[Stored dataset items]
+===+
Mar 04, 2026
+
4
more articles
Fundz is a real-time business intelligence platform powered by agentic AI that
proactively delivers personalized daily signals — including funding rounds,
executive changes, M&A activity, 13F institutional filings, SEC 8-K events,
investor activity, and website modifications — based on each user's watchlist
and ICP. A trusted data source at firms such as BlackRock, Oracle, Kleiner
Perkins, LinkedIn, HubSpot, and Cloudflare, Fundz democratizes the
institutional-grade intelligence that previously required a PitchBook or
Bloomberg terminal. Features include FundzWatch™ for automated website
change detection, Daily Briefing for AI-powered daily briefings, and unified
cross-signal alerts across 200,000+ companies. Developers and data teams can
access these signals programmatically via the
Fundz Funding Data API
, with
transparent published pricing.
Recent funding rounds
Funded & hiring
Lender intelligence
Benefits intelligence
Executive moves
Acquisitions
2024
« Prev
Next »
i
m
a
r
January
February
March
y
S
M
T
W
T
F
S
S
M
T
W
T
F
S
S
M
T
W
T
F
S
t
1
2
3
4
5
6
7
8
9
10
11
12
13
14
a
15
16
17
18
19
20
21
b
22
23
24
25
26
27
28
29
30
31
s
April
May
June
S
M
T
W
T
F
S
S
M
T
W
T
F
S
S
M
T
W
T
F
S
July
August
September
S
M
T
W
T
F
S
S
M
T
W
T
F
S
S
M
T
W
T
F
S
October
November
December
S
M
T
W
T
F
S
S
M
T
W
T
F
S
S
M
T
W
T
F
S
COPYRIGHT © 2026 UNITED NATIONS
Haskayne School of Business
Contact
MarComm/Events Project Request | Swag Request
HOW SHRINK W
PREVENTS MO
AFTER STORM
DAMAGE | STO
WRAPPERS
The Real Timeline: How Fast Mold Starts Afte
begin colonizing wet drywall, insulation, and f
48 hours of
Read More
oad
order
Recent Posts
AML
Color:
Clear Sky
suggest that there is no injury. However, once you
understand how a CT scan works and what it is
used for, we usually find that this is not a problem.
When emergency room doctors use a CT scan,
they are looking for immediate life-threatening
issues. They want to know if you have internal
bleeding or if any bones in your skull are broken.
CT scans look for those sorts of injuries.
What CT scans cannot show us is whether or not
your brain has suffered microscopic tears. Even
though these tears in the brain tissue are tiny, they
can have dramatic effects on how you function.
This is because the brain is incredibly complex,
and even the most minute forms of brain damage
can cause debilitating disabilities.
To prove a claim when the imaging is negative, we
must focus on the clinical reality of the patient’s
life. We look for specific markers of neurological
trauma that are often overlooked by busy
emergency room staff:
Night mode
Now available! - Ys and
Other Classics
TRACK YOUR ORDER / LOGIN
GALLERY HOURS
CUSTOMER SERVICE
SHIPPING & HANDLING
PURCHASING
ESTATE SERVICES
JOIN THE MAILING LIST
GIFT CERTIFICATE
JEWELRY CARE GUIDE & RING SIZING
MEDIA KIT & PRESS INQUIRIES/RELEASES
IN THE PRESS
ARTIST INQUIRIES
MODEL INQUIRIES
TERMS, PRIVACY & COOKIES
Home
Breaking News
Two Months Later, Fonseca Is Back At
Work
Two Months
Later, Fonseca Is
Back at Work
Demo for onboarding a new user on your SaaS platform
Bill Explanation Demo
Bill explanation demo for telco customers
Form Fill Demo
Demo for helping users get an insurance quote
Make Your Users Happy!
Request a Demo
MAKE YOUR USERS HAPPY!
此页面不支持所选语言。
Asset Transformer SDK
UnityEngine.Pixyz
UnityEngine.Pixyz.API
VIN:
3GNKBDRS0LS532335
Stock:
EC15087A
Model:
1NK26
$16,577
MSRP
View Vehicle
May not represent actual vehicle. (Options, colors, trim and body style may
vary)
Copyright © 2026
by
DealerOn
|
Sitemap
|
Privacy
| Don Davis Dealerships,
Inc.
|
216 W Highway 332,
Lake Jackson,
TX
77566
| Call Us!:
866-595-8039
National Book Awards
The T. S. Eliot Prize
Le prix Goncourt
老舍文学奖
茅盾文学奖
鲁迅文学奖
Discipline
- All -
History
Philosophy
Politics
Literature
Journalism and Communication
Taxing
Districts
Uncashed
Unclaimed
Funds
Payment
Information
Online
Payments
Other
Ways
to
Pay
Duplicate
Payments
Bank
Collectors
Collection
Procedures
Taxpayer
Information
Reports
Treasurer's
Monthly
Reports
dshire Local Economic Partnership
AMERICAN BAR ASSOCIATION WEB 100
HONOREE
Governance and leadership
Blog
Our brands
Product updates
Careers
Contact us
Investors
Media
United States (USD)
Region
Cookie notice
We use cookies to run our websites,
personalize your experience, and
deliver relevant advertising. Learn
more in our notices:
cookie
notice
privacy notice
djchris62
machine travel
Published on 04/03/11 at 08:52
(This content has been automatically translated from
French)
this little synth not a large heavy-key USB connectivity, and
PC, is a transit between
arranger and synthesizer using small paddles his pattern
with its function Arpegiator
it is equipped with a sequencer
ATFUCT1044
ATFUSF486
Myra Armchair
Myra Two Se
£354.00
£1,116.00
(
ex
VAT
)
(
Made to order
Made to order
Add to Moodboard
+===+
## TASK ITEM:
Retype all of the records above without a single alteration.

## EXERCISE RESULT:
Mar 04, 2026
+
4
more articles
Fundz is a real-time business intelligence platform powered by agentic AI that
proactively delivers personalized daily signals — including funding rounds,
executive changes, M&A activity, 13F institutional filings, SEC 8-K events,
investor activity, and website modifications — based on each user's watchlist
and ICP. A trusted data source at firms such as BlackRock, Oracle, Kleiner
Perkins, LinkedIn, HubSpot, and Cloudflare, Fundz democratizes the
institutional-grade intelligence that previously required a PitchBook or
Bloomberg terminal. Features include FundzWatch™ for automated website
change detection, Daily Briefing for AI-powered daily briefings, and unified
cross-signal alerts across 200,000+ companies. Developers and data teams can
access these signals programmatically via the
Fundz Funding Data API
, with
transparent published pricing.
Recent funding rounds
Funded & hiring
Lender intelligence
Benefits intelligence
Executive moves
Acquisitions
2024
« Prev
Next »
i
m
a
r
January
February
March
y
S
M
T
W
T
F
S
S
M
T
W
T
F
S
S
M
T
W
T
F
S
t
1
2
3
4
5
6
7
8
9
10
11
12
13
14
a
15
16
17
18
19
20
21
b
22
23
24
25
26
27
28
29
30
31
s
April
May
June
S
M
T
W
T
F
S
S
M
T
W
T
F
S
S
M
T
W
T
F
S
July
August
September
S
M
T
W
T
F
S
S
M
T
W
T
F
S
S
M
T
W
T
F
S
October
November
December
S
M
T
W
T
F
S
S
M
T
W
T
F
S
S
M
T
W
T
F
S
COPYRIGHT © 2026 UNITED NATIONS
Haskayne School of Business
Contact
MarComm/Events Project Request | Swag Request
HOW SHRINK W
PREVENTS MO
AFTER STORM
DAMAGE | STO
WRAPPERS
The Real Timeline: How Fast Mold Starts Afte
begin colonizing wet drywall, insulation, and f
48 hours of
Read More
oad
order
Recent Posts
AML
Color:
Clear Sky
suggest that there is no injury. However, once you
understand how a CT scan works and what it is
used for, we usually find that this is not a problem.
When emergency room doctors use a CT scan,
they are looking for immediate life-threatening
issues. They want to know if you have internal
bleeding or if any bones in your skull are broken.
CT scans look for those sorts of injuries.
What CT scans cannot show us is whether or not
your brain has suffered microscopic tears. Even
though these tears in the brain tissue are tiny, they
can have dramatic effects on how you function.
This is because the brain is incredibly complex,
and even the most minute forms of brain damage
can cause debilitating disabilities.
To prove a claim when the imaging is negative, we
must focus on the clinical reality of the patient’s
life. We look for specific markers of neurological
trauma that are often overlooked by busy
emergency room staff:
Night mode
Now available! - Ys and
Other Classics
TRACK YOUR ORDER / LOGIN
GALLERY HOURS
CUSTOMER SERVICE
SHIPPING & HANDLING
PURCHASING
ESTATE SERVICES
JOIN THE MAILING LIST
GIFT CERTIFICATE
JEWELRY CARE GUIDE & RING SIZING
MEDIA KIT & PRESS INQUIRIES/RELEASES
IN THE PRESS
ARTIST INQUIRIES
MODEL INQUIRIES
TERMS, PRIVACY & COOKIES
Home
Breaking News
Two Months Later, Fonseca Is Back At
Work
Two Months
Later, Fonseca Is
Back at Work
Demo for onboarding a new user on your SaaS platform
Bill Explanation Demo
Bill explanation demo for telco customers
Form Fill Demo
Demo for helping users get an insurance quote
Make Your Users Happy!
Request a Demo
MAKE YOUR USERS HAPPY!
此页面不支持所选语言。
Asset Transformer SDK
UnityEngine.Pixyz
UnityEngine.Pixyz.API
VIN:
3GNKBDRS0LS532335
Stock:
EC15087A
Model:
1NK26
$16,577
MSRP
View Vehicle
May not represent actual vehicle. (Options, colors, trim and body style may
vary)
Copyright © 2026
by
DealerOn
|
Sitemap
|
Privacy
| Don Davis Dealerships,
Inc.
|
216 W Highway 332,
Lake Jackson,
TX
77566
| Call Us!:
866-595-8039
National Book Awards
The T. S. Eliot Prize
Le prix Goncourt
老舍文学奖
茅盾文学奖
鲁迅文学奖
Discipline
- All -
History
Philosophy
Politics
Literature
Journalism and Communication
Taxing
Districts
Uncashed
Unclaimed
Funds
Payment
Information
Online
Payments
Other
Ways
to
Pay
Duplicate
Payments
Bank
Collectors
Collection
Procedures
Taxpayer
Information
Reports
Treasurer's
Monthly
Reports
dshire Local Economic Partnership
AMERICAN BAR ASSOCIATION WEB 100
HONOREE
Governance and leadership
Blog
Our brands
Product updates
Careers
Contact us
Investors
Media
United States (USD)
Region
Cookie notice
We use cookies to run our websites,
personalize your experience, and
deliver relevant advertising. Learn
more in our notices:
cookie
notice
privacy notice
djchris62
machine travel
Published on 04/03/11 at 08:52
(This content has been automatically translated from
French)
this little synth not a large heavy-key USB connectivity, and
PC, is a transit between
arranger and synthesizer using small paddles his pattern
with its function Arpegiator
it is equipped with a sequencer
ATFUCT1044
ATFUSF486
Myra Armchair
Myra Two Se
£354.00
£1,116.00
(
ex
VAT
)
(
Made to order
Made to order
Add to Moodboard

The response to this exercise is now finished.